Program CCTV Mata Deli Jadi Percontohan di Kota Medan

Indah Apriliana dewi Ginting - Minggu, 05 Juli 2026 20:35 WIB
123 view
Program CCTV Mata Deli Jadi Percontohan di Kota Medan
Foto: dok/KominfoPemko
‎Wali Kota Medan, Rico Tri Putra Bayu Waas, meluncurkan program inovasi Monitoring Aman Terpadu Medan Deli (Mata Deli), Minggu (5/7/2026), di halaman Sekolah Tinggi Olahraga dan Kesehatan Bina Guna. ‎

‎Medan(harianSIB.com)

‎Wali Kota Medan, Rico Tri Putra Bayu Waas, meluncurkan program inovasi Monitoring Aman Terpadu Medan Deli (Mata Deli), Minggu (5/7/2026), di halaman Sekolah Tinggi Olahraga dan Kesehatan Bina Guna. Inovasi ini menghadirkan sistem pemantauan keamanan berbasis kamera pengawas (CCTV) yang dipasang di titik-titik rawan kriminalitas di wilayah Kecamatan Medan Deli.

‎Program ini merupakan kolaborasi antara Kecamatan Medan Deli dengan berbagai stakeholder dan masyarakat.
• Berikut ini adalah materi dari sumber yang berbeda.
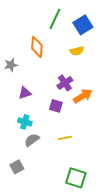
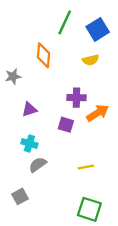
purple cross: (65, 83) -> (76, 98), turned 35
yellow line: (65, 138) -> (86, 167), moved

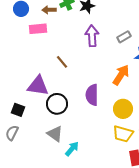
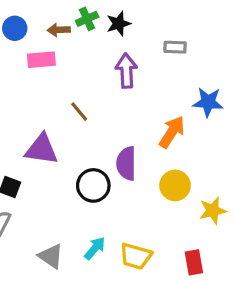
gray rectangle: (124, 37) -> (175, 47), moved, turned 32
black circle: (57, 104) -> (93, 185), moved
gray triangle: (55, 134) -> (51, 256), moved
yellow trapezoid: (123, 134) -> (136, 256), moved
Pada tahap awal, sebanyak 200 unit CCTV telah dipasang di gang-gang serta sejumlah lokasi yang dinilai rawan tindak kriminal.

‎Wali Kota Medan, Rico Tri Putra Bayu Waas, meluncurkan program inovasi Monitoring Aman Terpadu Medan Deli (Mata Deli), Minggu (5/7/2026), di halaman Sekolah Tinggi Olahraga dan Kesehatan Bina Guna. ‎(Foto: dok/KominfoPemko)

‎Dalam peluncuran yang turut dihadiri antara lain Kepala Dinas Komunikasi dan Informatika Kota Medan Arrahmaan Pane serta Camat Medan Deli Aidiel Putra Pratama, Rico Waas mengapresiasi inovasi yang digagas Kecamatan Medan Deli tersebut. Menurutnya, kehadiran Mata Deli akan memperkuat sistem pemantauan keamanan hingga ke kawasan permukiman yang selama ini belum terjangkau.

‎"Launching program Mata Deli, Monitoring Aman Terpadu Medan Deli, merupakan gerakan bersama stakeholder untuk menghadirkan CCTV di daerah-daerah yang dianggap rawan. Ada sekitar 200 titik di Medan Deli, masuk sampai ke gang-gang, pos kamling maupun kawasan rawan," kata Rico Waas.

‎Menurutnya, keberadaan CCTV tersebut akan menjadi bagian dari sistem pemantauan kecamatan sekaligus mendukung upaya menciptakan lingkungan yang lebih aman.

‎Terkait pendanaan, Rico Waas menjelaskan bahwa pengadaan CCTV dalam program Mata Deli sepenuhnya dilakukan secara swadaya masyarakat dan para stakeholder, bukan menggunakan Anggaran Pendapatan dan Belanja Daerah (APBD).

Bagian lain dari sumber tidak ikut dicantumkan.